-- DATASET ENTRIES follows --
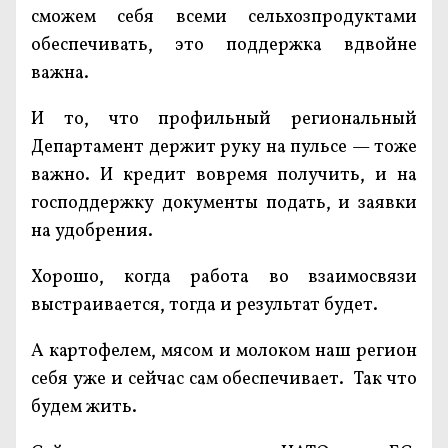
сможем себя всеми сельхозпродуктами
обеспечивать, это поддержка вдвойне
важна.
И то, что профильный региональный
Департамент держит руку на пульсе — тоже
важно. И кредит вовремя получить, и на
господдержку документы подать, и заявки
на удобрения.
Хорошо, когда работа во взаимосвязи
выстраивается, тогда и результат будет.
А картофелем, мясом и молоком наш регион
себя уже и сейчас сам обеспечивает. Так что
будем жить.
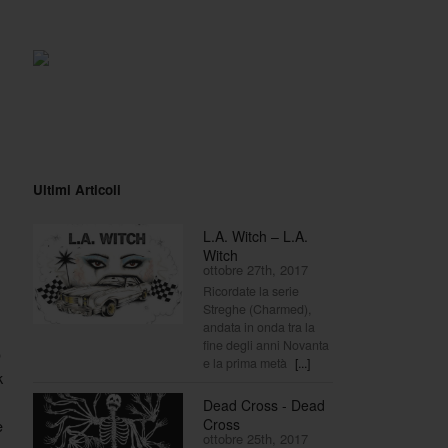
Ultimi Articoli
L.A. Witch – L.A.
Witch
ottobre 27th, 2017
Ricordate la serie
Streghe (Charmed),
andata in onda tra la
fine degli anni Novanta
o
e la prima metà
[...]
k
Dead Cross - Dead
Cross
e
ottobre 25th, 2017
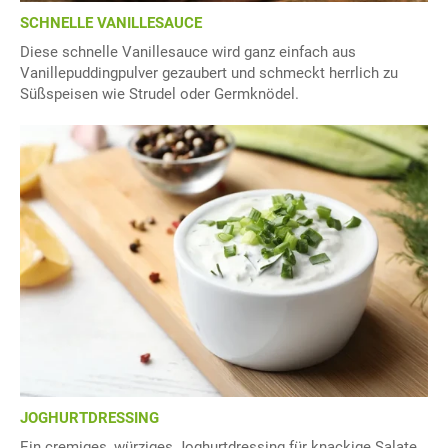
SCHNELLE VANILLESAUCE
Diese schnelle Vanillesauce wird ganz einfach aus
Vanillepuddingpulver gezaubert und schmeckt herrlich zu
Süßspeisen wie Strudel oder Germknödel.
JOGHURTDRESSING
Ein cremiges, würziges Joghurtdressing für knackige Salate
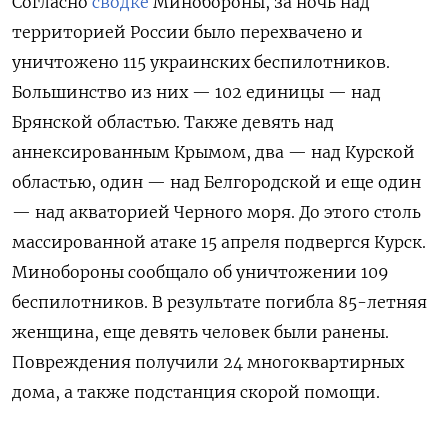
Согласно
сводке
Минобороны, за ночь над
территорией России было перехвачено и
уничтожено 115 украинских беспилотников.
Большинство из них — 102 единицы — над
Брянской областью. Также девять над
аннексированным Крымом, два — над Курской
областью, один — над Белгородской и еще один
— над акваторией Черного моря. До этого столь
массированной атаке 15 апреля подвергся Курск.
Минобороны сообщало об уничтожении 109
беспилотников. В результате погибла 85-летняя
женщина, еще девять человек были ранены.
Повреждения получили 24 многоквартирных
дома, а также подстанция скорой помощи.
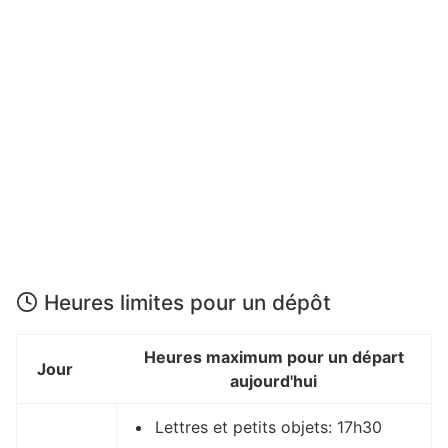
Heures limites pour un dépôt
Heures maximum pour un départ
Jour
aujourd'hui
Lettres et petits objets: 17h30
-- DATASET ENTRIES concluded --
Pictures must be left out. Return verbatim only the lines from the line with "Большинство из них — 102 единицы — над" through the final line of the material above, including both ends.

### [ANSWER AREA]
Большинство из них — 102 единицы — над
Брянской областью. Также девять над
аннексированным Крымом, два — над Курской
областью, один — над Белгородской и еще один
— над акваторией Черного моря. До этого столь
массированной атаке 15 апреля подвергся Курск.
Минобороны сообщало об уничтожении 109
беспилотников. В результате погибла 85-летняя
женщина, еще девять человек были ранены.
Повреждения получили 24 многоквартирных
дома, а также подстанция скорой помощи.
Heures limites pour un dépôt
Heures maximum pour un départ
Jour
aujourd'hui
Lettres et petits objets: 17h30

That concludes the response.